I know, first world problems.
But before you roll your eyes and hand me a Kleenex, it goes a little deeper than that… something that might relate to you.
At the time of writing this, I had recently moved interstate to a new city, which means I’m in a new job, making new friends and navigating myself around a new environment.
Until now, I’ve either lived in my hometown, or have been overseas.
As in, this is the first time I’ve moved out of home properly.
This experience has absolutely unravelled me, because as my life has physically shifted, so have the foundations I once had.
The routines I had at home, in the circumstances I was in, were now gone.
I was living with my parents, having meals cooked for me, and finances pretty well sorted on my behalf.
Now, I am living with my partner, needing to feed myself, to put a budget together (god forbid) and in general work out a new routine for myself.
I am in the process of building new foundations.
The foundations I am laying down can probably be classified as ‘life 101.’
I’m learning about the way I eat now that I can choose everything I stock in the kitchen.
I am learning about when I go grocery shopping, and how often.
I am carving out what I want to cook, and at what time I like to eat and what brand of butter I enjoy.
Oh yes, it goes that far. Do you know how many types of the stuff there are in the shops?
I am also navigating through the concept of time.
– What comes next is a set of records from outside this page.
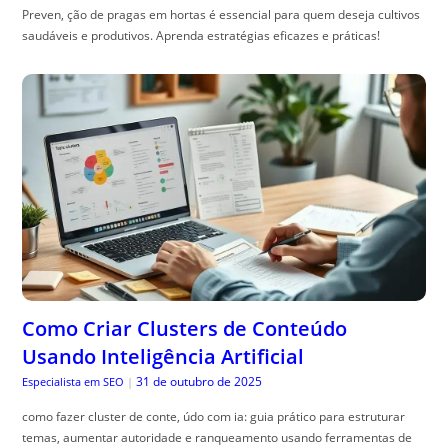
Preven, ção de pragas em hortas é essencial para quem deseja cultivos
saudáveis e produtivos. Aprenda estratégias eficazes e práticas!
Como Criar Clusters de Conteúdo
Usando Inteligência Artificial
31 de outubro de 2025
Especialista em SEO
|
como fazer cluster de conte, údo com ia: guia prático para estruturar
temas, aumentar autoridade e ranqueamento usando ferramentas de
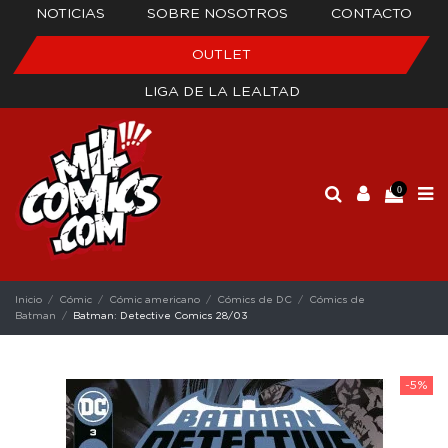
NOTICIAS
SOBRE NOSOTROS
CONTACTO
OUTLET
LIGA DE LA LEALTAD
0
Inicio
Cómic
Cómic americano
Cómics de DC
Cómics de
Batman
Batman: Detective Comics 28/03
-5%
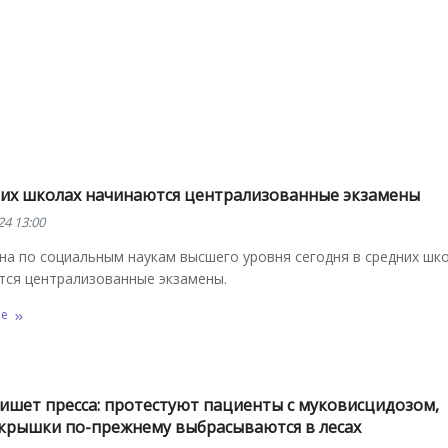
них школах начинаются централизованные экзамены
24 13:00
на по социальным наукам высшего уровня сегодня в средних шк
тся централизованные экзамены.
ее
пишет пресса: протестуют пациенты с муковисцидозом,
крышки по-прежнему выбрасываются в лесах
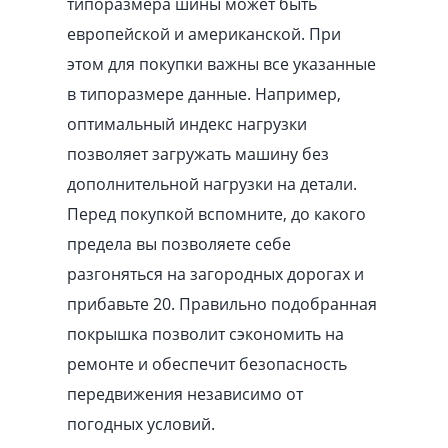
типоразмера шины может быть
европейской и американской. При
этом для покупки важны все указанные
в типоразмере данные. Например,
оптимальный индекс нагрузки
позволяет загружать машину без
дополнительной нагрузки на детали.
Перед покупкой вспомните, до какого
предела вы позволяете себе
разгоняться на загородных дорогах и
прибавьте 20. Правильно подобранная
покрышка позволит сэкономить на
ремонте и обеспечит безопасность
передвижения независимо от
погодных условий.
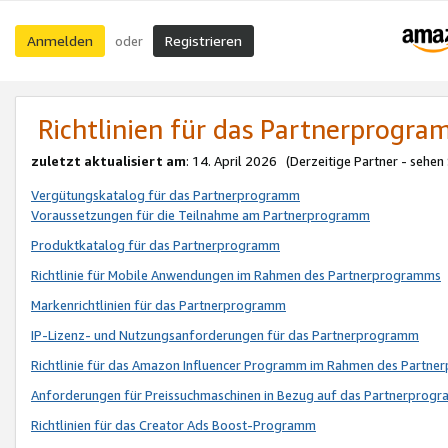
Anmelden
Registrieren
oder
Richtlinien für das Partnerprogr
zuletzt aktualisiert am
: 14. April 2026 (Derzeitige Partner - sehen
Vergütungskatalog für das Partnerprogramm
Voraussetzungen für die Teilnahme am Partnerprogramm
Produktkatalog für das Partnerprogramm
Richtlinie für Mobile Anwendungen im Rahmen des Partnerprogramms
Markenrichtlinien für das Partnerprogramm
IP-Lizenz- und Nutzungsanforderungen für das Partnerprogramm
Richtlinie für das Amazon Influencer Programm im Rahmen des Partn
Anforderungen für Preissuchmaschinen in Bezug auf das Partnerprogr
Richtlinien für das Creator Ads Boost-Programm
How much of it do I dedicate to what?
When do I dedicate time to write, to exercise, to see friends, to enjoy my relationship and maybe most importantly; when do I have time, just for me?
That last point is a biggie, because it opens up this big space where I’m able to ask myself ‘what do you want me time to look like these days?’
What I once loved doing on my own a few years back has surely grown and evolved, after all, Pintrest wasn’t around in 2008.
It always pays to check back in with yourself; just because you’ve always done one thing, doesn’t mean it will always serve you and nourish you in the same way as time goes on.
The other foundation I’m trying to lay, and struggling to become friends with, is money.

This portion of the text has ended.